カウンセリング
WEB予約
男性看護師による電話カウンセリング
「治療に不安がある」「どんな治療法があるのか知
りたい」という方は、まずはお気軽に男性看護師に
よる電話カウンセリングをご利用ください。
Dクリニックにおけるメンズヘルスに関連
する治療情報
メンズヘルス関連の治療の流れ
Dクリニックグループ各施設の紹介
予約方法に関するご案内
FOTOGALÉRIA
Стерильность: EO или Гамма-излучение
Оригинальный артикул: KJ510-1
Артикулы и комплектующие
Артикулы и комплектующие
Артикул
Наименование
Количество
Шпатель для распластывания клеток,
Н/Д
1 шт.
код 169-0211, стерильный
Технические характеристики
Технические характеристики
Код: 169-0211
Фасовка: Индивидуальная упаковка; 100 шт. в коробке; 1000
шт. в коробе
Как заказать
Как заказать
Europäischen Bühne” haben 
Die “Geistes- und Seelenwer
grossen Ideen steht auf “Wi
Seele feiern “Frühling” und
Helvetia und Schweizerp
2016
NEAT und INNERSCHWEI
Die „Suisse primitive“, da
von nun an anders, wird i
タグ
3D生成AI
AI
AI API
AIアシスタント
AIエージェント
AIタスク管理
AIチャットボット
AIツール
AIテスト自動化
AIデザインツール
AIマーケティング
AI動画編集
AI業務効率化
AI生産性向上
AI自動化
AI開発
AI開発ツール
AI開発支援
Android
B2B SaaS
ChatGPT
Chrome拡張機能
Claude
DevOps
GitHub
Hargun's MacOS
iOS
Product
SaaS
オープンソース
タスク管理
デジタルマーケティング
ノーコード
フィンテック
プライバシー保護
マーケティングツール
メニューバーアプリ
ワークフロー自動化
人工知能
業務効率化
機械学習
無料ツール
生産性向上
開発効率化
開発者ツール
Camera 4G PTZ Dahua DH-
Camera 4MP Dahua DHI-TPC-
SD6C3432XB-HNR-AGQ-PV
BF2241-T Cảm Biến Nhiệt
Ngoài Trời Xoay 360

^^^^

* ASSIGNED TASK *
Say how many lines above include "Dahua", please, and nothing else.

* REPLY *
2